AVAILABLE RECORDS START
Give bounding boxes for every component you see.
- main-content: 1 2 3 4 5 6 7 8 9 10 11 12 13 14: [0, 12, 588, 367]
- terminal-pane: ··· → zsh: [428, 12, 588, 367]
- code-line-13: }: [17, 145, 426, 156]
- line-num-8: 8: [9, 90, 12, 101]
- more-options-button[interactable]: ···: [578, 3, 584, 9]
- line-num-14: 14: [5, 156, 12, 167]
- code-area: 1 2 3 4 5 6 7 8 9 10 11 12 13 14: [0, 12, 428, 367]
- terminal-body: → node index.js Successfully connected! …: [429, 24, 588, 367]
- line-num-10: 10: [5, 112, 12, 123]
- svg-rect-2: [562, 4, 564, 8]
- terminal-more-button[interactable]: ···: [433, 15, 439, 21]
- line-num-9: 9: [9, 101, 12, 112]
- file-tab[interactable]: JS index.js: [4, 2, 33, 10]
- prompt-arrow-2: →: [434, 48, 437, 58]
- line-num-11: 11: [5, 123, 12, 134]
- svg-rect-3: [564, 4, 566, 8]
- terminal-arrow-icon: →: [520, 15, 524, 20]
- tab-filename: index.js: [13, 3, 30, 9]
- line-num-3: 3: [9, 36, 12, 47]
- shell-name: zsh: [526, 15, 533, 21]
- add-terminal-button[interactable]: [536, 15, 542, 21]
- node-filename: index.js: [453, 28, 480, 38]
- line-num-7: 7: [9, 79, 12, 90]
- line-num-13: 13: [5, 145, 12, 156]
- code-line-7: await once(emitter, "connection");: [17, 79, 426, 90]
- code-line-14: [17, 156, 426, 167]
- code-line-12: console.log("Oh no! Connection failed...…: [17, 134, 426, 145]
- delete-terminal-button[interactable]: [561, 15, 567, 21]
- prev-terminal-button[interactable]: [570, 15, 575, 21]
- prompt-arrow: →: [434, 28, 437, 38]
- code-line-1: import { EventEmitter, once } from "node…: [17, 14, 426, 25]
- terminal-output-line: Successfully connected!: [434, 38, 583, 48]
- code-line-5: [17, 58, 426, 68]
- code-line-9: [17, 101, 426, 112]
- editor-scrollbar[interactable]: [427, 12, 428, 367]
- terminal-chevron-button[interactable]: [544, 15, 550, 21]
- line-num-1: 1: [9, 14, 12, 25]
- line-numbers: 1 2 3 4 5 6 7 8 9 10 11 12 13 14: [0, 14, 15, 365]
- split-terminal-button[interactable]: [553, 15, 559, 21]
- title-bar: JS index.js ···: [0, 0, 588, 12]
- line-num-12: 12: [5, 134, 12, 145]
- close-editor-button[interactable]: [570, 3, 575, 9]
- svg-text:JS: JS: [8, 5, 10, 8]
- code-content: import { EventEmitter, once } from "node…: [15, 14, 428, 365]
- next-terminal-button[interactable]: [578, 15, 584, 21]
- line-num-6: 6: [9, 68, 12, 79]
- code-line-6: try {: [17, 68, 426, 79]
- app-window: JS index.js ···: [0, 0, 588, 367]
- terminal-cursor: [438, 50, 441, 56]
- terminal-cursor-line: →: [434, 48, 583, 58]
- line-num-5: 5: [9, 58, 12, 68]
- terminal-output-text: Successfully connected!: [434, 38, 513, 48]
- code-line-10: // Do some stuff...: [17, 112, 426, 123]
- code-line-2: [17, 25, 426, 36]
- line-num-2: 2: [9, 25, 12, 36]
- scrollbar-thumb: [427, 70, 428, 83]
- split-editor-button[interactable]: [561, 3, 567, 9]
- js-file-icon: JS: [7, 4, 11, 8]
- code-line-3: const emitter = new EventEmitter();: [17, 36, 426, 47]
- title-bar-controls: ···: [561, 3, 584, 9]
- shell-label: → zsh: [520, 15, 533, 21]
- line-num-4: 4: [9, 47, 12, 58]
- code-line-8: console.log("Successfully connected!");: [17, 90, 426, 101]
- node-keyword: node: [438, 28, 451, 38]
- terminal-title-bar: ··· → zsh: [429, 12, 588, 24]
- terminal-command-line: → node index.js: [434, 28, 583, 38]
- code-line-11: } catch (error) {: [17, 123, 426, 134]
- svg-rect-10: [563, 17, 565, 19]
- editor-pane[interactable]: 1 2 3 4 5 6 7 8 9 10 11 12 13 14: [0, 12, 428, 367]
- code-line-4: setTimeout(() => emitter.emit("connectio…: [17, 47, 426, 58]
AVAILABLE RECORDS END
## WHAT YOU HAVE TO DO
Give back all the data exactly as it was written.

## OUTPUT
Give bounding boxes for every component you see.
- main-content: 1 2 3 4 5 6 7 8 9 10 11 12 13 14: [0, 12, 588, 367]
- terminal-pane: ··· → zsh: [428, 12, 588, 367]
- code-line-13: }: [17, 145, 426, 156]
- line-num-8: 8: [9, 90, 12, 101]
- more-options-button[interactable]: ···: [578, 3, 584, 9]
- line-num-14: 14: [5, 156, 12, 167]
- code-area: 1 2 3 4 5 6 7 8 9 10 11 12 13 14: [0, 12, 428, 367]
- terminal-body: → node index.js Successfully connected! …: [429, 24, 588, 367]
- line-num-10: 10: [5, 112, 12, 123]
- svg-rect-2: [562, 4, 564, 8]
- terminal-more-button[interactable]: ···: [433, 15, 439, 21]
- line-num-9: 9: [9, 101, 12, 112]
- file-tab[interactable]: JS index.js: [4, 2, 33, 10]
- prompt-arrow-2: →: [434, 48, 437, 58]
- line-num-11: 11: [5, 123, 12, 134]
- svg-rect-3: [564, 4, 566, 8]
- terminal-arrow-icon: →: [520, 15, 524, 20]
- tab-filename: index.js: [13, 3, 30, 9]
- line-num-3: 3: [9, 36, 12, 47]
- shell-name: zsh: [526, 15, 533, 21]
- add-terminal-button[interactable]: [536, 15, 542, 21]
- node-filename: index.js: [453, 28, 480, 38]
- line-num-7: 7: [9, 79, 12, 90]
- line-num-13: 13: [5, 145, 12, 156]
- code-line-7: await once(emitter, "connection");: [17, 79, 426, 90]
- code-line-14: [17, 156, 426, 167]
- code-line-12: console.log("Oh no! Connection failed...…: [17, 134, 426, 145]
- delete-terminal-button[interactable]: [561, 15, 567, 21]
- prev-terminal-button[interactable]: [570, 15, 575, 21]
- prompt-arrow: →: [434, 28, 437, 38]
- code-line-1: import { EventEmitter, once } from "node…: [17, 14, 426, 25]
- terminal-output-line: Successfully connected!: [434, 38, 583, 48]
- code-line-5: [17, 58, 426, 68]
- code-line-9: [17, 101, 426, 112]
- editor-scrollbar[interactable]: [427, 12, 428, 367]
- terminal-chevron-button[interactable]: [544, 15, 550, 21]
- line-num-1: 1: [9, 14, 12, 25]
- line-numbers: 1 2 3 4 5 6 7 8 9 10 11 12 13 14: [0, 14, 15, 365]
- split-terminal-button[interactable]: [553, 15, 559, 21]
- title-bar: JS index.js ···: [0, 0, 588, 12]
- line-num-12: 12: [5, 134, 12, 145]
- close-editor-button[interactable]: [570, 3, 575, 9]
- svg-text:JS: JS: [8, 5, 10, 8]
- code-content: import { EventEmitter, once } from "node…: [15, 14, 428, 365]
- next-terminal-button[interactable]: [578, 15, 584, 21]
- line-num-6: 6: [9, 68, 12, 79]
- code-line-6: try {: [17, 68, 426, 79]
- app-window: JS index.js ···: [0, 0, 588, 367]
- terminal-cursor: [438, 50, 441, 56]
- terminal-cursor-line: →: [434, 48, 583, 58]
- line-num-5: 5: [9, 58, 12, 68]
- terminal-output-text: Successfully connected!: [434, 38, 513, 48]
- code-line-10: // Do some stuff...: [17, 112, 426, 123]
- code-line-2: [17, 25, 426, 36]
- line-num-2: 2: [9, 25, 12, 36]
- scrollbar-thumb: [427, 70, 428, 83]
- split-editor-button[interactable]: [561, 3, 567, 9]
- js-file-icon: JS: [7, 4, 11, 8]
- code-line-3: const emitter = new EventEmitter();: [17, 36, 426, 47]
- title-bar-controls: ···: [561, 3, 584, 9]
- shell-label: → zsh: [520, 15, 533, 21]
- line-num-4: 4: [9, 47, 12, 58]
- code-line-8: console.log("Successfully connected!");: [17, 90, 426, 101]
- node-keyword: node: [438, 28, 451, 38]
- terminal-title-bar: ··· → zsh: [429, 12, 588, 24]
- terminal-command-line: → node index.js: [434, 28, 583, 38]
- code-line-11: } catch (error) {: [17, 123, 426, 134]
- svg-rect-10: [563, 17, 565, 19]
- editor-pane[interactable]: 1 2 3 4 5 6 7 8 9 10 11 12 13 14: [0, 12, 428, 367]
- code-line-4: setTimeout(() => emitter.emit("connectio…: [17, 47, 426, 58]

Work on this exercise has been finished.